» Your goal
Report how many lines below contain the word "each". Write only that number.

(Given entries)

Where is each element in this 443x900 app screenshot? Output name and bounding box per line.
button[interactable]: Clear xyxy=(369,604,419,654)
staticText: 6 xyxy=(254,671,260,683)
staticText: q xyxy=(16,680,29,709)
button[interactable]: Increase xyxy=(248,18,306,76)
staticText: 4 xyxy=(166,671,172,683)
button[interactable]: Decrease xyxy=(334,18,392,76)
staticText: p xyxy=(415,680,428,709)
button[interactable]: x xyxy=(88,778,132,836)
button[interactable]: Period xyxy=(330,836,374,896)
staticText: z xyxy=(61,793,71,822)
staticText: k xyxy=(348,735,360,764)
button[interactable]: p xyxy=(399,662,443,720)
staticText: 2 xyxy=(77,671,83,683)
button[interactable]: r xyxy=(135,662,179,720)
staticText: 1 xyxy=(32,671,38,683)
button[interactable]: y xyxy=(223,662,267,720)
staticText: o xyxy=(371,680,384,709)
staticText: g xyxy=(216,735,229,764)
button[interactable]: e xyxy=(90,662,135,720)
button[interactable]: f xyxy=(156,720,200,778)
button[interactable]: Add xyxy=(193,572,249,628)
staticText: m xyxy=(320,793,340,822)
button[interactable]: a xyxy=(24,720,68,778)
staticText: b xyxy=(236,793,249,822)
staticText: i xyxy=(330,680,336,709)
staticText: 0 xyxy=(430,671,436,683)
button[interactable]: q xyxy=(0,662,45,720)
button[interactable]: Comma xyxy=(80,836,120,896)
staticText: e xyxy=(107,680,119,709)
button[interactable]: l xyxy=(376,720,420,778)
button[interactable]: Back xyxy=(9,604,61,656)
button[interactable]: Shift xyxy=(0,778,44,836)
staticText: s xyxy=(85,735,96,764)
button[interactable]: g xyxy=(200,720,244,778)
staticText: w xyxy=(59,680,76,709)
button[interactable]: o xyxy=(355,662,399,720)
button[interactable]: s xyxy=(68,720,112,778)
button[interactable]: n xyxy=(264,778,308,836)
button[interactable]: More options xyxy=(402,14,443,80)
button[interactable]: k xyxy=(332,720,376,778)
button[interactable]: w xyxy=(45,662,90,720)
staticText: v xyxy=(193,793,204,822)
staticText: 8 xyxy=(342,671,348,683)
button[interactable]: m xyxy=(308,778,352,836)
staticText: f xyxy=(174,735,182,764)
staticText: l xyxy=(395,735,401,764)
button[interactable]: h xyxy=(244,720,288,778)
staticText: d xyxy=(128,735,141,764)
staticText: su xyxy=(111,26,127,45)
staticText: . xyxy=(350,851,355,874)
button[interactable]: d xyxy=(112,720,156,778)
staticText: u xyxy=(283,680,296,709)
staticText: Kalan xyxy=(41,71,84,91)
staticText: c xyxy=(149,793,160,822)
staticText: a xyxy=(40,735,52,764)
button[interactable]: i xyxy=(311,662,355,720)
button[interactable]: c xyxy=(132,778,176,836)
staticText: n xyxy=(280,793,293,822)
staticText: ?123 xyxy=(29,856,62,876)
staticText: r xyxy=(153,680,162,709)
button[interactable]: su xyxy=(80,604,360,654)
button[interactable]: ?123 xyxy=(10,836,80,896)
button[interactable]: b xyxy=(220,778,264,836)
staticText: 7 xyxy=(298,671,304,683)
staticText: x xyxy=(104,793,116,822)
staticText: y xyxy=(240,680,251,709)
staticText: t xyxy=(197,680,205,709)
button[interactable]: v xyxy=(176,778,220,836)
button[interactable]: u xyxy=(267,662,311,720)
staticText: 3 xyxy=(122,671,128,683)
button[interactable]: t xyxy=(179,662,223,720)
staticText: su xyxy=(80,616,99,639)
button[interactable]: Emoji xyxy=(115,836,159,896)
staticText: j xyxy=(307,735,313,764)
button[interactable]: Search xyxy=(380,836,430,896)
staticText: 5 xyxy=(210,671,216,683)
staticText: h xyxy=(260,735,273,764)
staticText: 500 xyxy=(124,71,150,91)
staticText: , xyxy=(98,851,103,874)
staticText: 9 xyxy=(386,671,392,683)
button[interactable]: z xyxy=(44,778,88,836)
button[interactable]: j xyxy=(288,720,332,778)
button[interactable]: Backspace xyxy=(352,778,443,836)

(End Given entries)
(Given entries)

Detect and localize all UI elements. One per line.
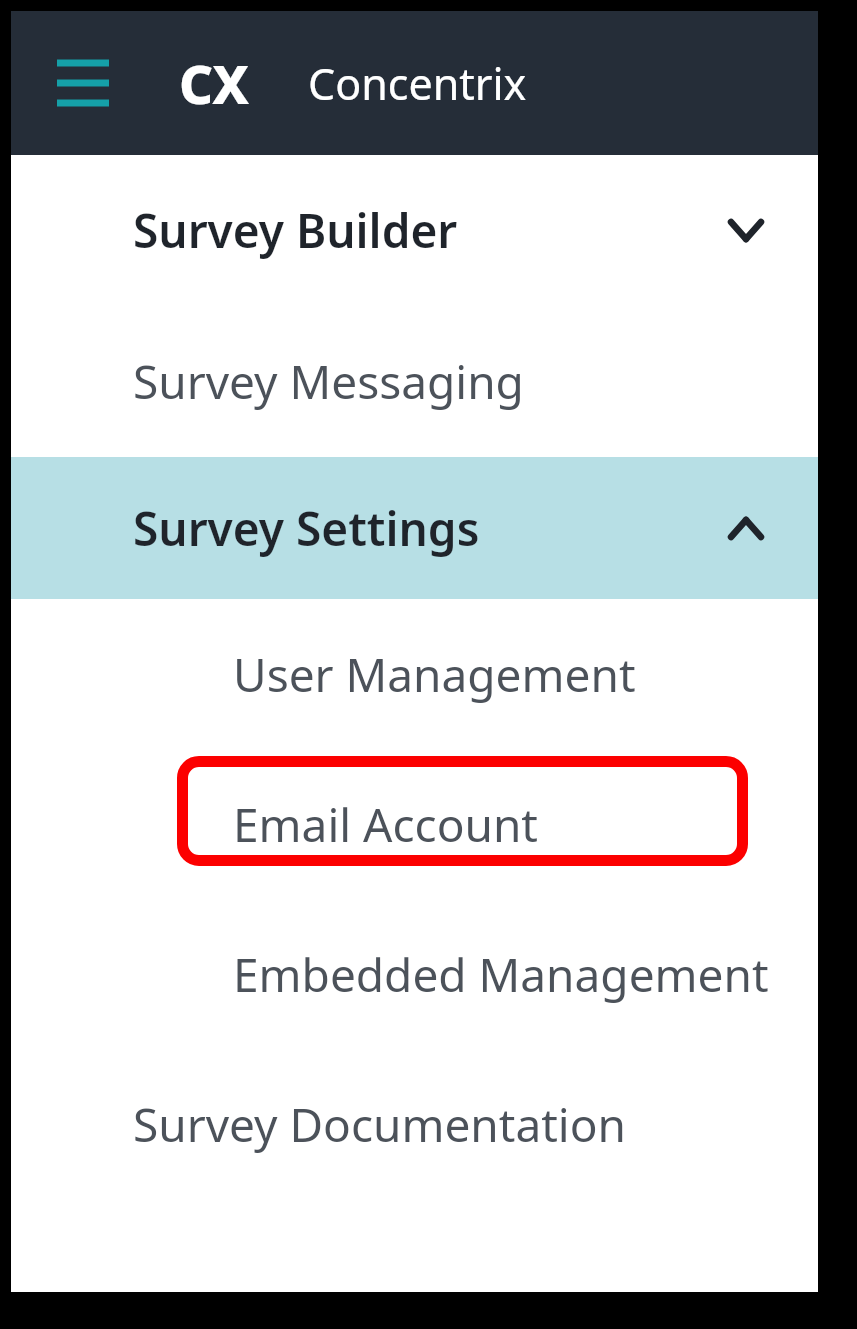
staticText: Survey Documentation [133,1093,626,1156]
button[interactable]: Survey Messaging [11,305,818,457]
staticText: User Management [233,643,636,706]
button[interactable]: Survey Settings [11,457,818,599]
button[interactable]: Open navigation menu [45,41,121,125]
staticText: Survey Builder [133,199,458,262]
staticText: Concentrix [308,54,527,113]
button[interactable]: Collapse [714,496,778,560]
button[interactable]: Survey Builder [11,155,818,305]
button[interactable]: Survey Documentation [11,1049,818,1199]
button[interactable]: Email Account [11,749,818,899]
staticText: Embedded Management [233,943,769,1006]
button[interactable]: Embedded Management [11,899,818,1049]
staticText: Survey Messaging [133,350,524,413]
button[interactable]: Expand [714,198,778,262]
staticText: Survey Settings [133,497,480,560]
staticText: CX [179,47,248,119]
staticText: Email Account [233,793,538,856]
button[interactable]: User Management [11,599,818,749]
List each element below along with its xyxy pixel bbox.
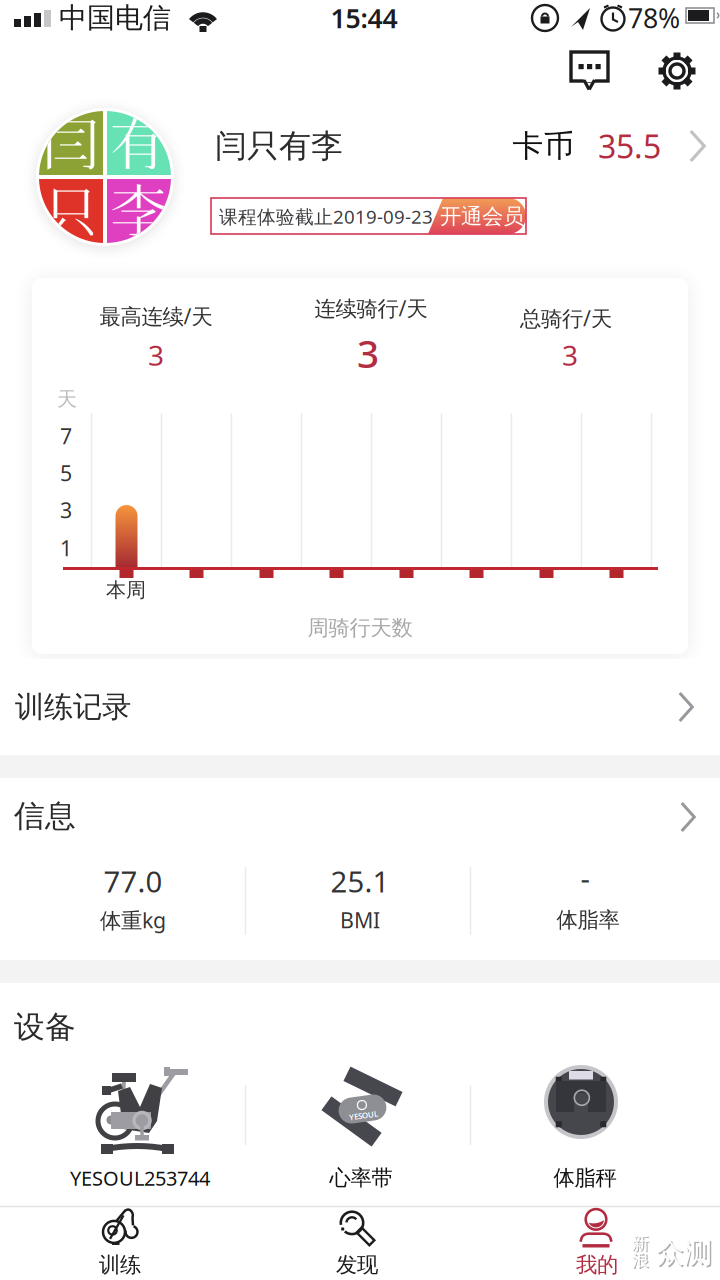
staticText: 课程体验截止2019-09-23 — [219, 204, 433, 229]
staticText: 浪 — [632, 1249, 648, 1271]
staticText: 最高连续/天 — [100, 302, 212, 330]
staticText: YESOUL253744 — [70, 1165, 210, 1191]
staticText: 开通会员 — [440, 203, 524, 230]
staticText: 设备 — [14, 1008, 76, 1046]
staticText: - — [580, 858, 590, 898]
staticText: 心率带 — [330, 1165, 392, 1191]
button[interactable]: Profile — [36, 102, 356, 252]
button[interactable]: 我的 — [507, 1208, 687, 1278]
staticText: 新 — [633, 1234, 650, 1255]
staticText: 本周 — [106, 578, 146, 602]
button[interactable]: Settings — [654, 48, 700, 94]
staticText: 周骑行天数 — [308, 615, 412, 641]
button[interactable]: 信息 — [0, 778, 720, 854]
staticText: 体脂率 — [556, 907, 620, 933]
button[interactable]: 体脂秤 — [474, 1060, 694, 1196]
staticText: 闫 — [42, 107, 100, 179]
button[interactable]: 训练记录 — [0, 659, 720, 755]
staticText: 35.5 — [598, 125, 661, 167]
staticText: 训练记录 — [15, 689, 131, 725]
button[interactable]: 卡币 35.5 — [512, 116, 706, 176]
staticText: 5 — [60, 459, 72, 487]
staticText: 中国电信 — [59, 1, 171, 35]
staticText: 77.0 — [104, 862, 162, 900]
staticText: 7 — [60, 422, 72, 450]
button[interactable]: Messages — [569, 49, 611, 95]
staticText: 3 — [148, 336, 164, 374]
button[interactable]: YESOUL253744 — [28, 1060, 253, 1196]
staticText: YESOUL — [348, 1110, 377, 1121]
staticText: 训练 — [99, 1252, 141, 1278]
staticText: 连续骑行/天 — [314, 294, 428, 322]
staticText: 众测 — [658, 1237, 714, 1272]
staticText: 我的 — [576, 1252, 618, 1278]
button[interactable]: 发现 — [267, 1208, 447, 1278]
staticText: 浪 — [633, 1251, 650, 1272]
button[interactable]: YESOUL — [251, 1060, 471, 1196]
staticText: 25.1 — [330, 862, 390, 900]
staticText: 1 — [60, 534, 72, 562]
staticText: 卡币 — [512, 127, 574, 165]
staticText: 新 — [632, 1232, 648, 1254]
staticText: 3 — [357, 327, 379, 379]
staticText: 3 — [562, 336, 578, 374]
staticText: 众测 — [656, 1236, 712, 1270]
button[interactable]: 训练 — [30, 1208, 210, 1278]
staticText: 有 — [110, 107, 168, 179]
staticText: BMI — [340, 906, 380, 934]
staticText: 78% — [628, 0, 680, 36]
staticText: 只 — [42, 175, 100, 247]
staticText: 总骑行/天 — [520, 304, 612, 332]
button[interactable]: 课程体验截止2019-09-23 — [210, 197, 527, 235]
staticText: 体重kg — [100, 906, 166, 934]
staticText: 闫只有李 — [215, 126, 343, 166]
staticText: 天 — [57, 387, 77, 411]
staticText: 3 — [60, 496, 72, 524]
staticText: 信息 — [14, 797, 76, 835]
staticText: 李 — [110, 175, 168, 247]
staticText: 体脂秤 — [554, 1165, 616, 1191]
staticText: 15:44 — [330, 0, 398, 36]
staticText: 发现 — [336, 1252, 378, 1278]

(End Given entries)

» Result below
2